_HOW TO COMPLETE THIS TASK:_
Using the listing below, set down exactly the lines starting at the line that contains "they have entered into a definitive" and ending at the line that contains "approximately $39 billion. The", both included, and no others.

_MATERIAL FOR THIS EXERCISE:_
== == ==

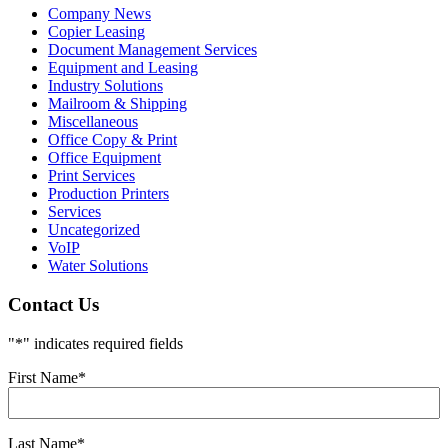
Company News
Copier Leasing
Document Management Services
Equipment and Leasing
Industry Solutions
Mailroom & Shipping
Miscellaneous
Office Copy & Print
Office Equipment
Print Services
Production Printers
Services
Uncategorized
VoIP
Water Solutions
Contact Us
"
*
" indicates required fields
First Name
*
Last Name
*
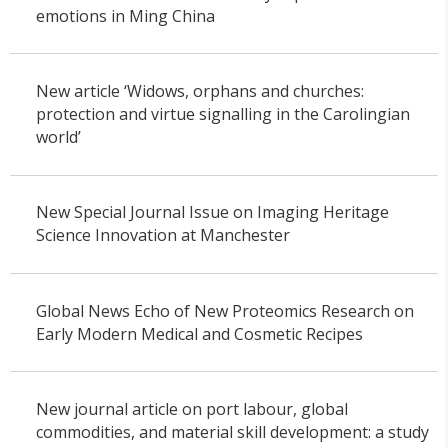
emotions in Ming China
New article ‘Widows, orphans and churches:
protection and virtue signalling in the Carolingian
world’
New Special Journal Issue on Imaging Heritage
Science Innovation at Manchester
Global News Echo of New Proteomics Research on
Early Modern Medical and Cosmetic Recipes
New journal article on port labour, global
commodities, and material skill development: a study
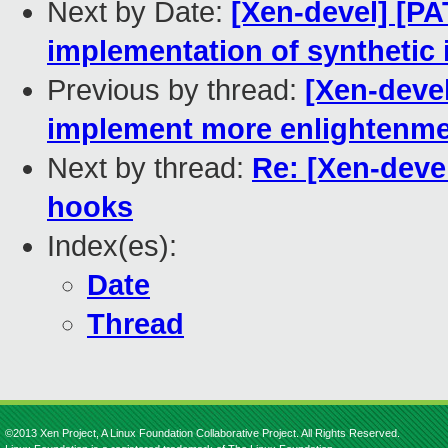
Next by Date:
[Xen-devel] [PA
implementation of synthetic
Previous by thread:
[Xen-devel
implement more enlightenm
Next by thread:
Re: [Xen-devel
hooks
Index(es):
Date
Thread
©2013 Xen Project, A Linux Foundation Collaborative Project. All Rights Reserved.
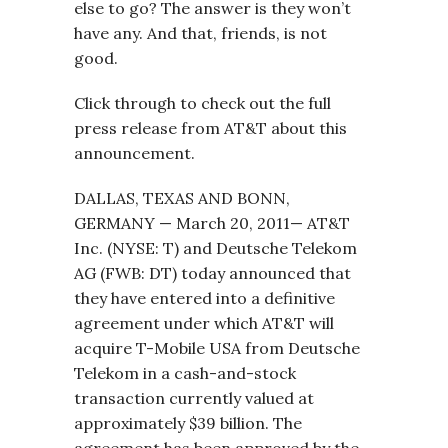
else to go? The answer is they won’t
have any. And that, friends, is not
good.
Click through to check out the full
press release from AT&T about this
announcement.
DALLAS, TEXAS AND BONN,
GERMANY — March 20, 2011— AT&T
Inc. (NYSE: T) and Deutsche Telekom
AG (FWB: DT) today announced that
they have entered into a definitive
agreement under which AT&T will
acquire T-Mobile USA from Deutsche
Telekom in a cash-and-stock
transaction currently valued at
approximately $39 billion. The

== == ==

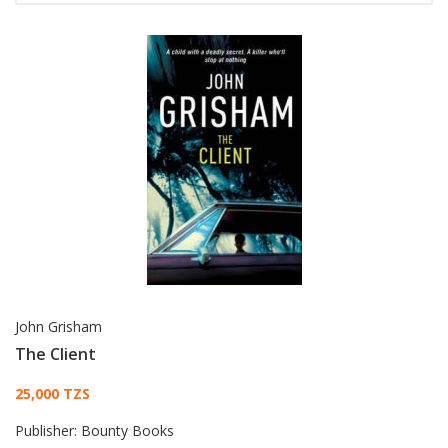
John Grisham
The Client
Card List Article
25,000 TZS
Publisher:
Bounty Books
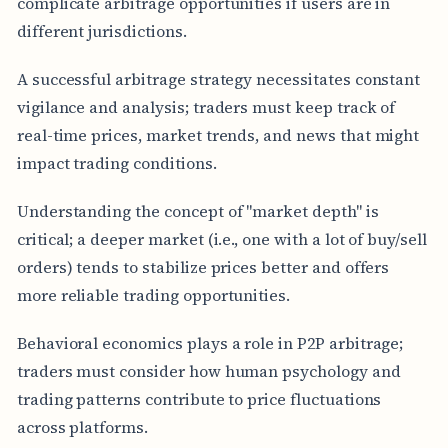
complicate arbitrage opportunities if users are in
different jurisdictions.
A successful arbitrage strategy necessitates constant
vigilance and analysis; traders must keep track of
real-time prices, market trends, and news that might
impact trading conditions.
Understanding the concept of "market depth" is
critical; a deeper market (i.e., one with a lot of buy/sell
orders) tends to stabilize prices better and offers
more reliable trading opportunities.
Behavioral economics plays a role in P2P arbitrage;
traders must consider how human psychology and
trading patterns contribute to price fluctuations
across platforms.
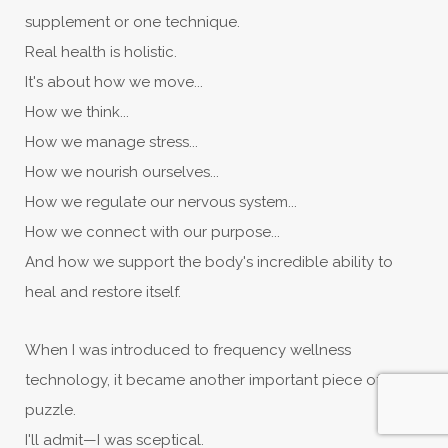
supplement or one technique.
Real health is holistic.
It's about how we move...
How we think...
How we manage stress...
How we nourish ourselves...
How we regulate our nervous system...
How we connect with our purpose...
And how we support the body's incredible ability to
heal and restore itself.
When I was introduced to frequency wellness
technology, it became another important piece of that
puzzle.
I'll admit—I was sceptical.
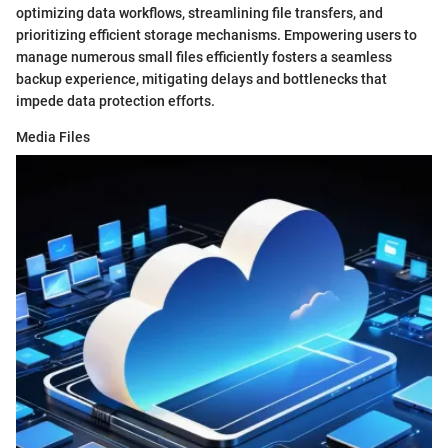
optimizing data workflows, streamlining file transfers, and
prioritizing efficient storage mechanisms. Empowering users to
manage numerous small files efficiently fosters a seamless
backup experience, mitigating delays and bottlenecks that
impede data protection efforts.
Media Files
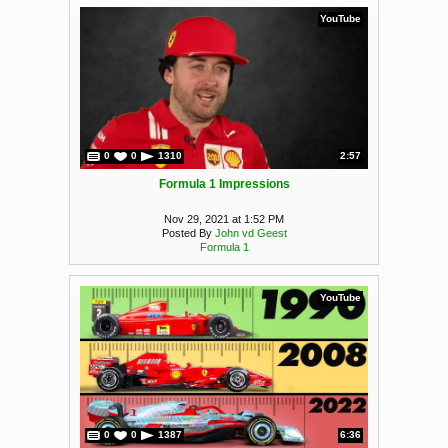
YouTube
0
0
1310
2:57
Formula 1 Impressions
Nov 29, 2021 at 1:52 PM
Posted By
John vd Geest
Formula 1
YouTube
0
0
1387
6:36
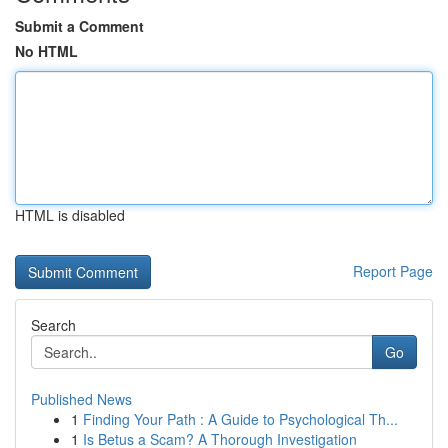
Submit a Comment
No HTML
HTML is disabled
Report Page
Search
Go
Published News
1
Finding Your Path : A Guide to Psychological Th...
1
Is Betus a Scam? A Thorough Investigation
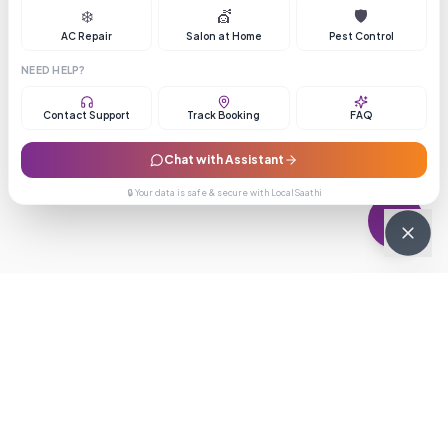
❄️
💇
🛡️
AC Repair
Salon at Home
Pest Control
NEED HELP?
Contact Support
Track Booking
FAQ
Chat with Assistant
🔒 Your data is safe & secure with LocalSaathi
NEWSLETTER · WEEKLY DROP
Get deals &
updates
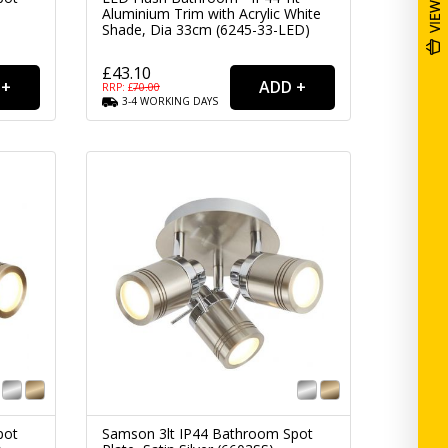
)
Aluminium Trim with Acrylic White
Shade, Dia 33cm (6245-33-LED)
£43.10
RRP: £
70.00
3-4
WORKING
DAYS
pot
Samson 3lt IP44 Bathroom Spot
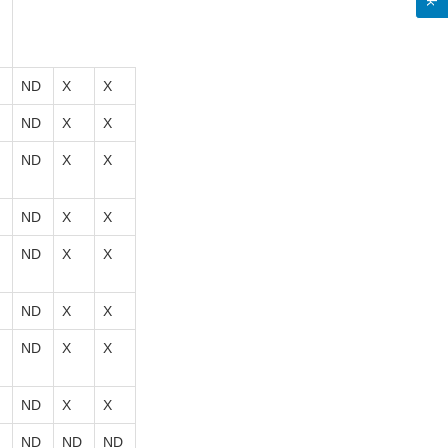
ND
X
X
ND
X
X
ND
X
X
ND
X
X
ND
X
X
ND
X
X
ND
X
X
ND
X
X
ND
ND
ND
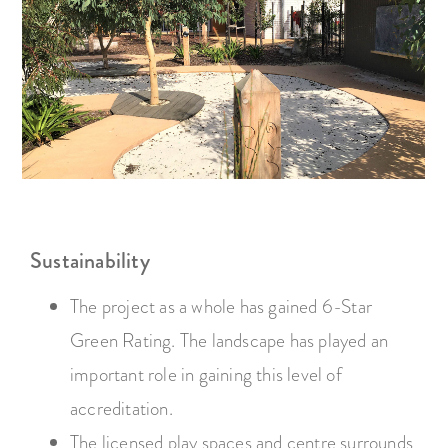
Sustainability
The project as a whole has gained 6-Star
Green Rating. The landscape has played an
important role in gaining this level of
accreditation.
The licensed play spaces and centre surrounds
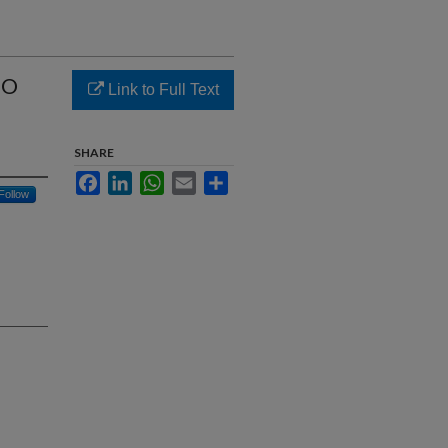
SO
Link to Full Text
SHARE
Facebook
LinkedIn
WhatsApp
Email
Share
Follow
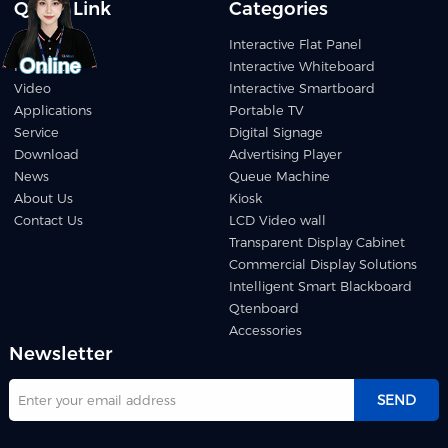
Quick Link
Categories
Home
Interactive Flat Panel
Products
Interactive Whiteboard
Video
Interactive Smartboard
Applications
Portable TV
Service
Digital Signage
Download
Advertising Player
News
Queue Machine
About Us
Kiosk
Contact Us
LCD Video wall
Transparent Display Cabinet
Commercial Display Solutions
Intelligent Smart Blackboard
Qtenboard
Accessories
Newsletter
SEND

== == ==

_SOLUTION TO THIS EXERCISE:_
they have entered into a definitive
agreement under which AT&T will
acquire T-Mobile USA from Deutsche
Telekom in a cash-and-stock
transaction currently valued at
approximately $39 billion. The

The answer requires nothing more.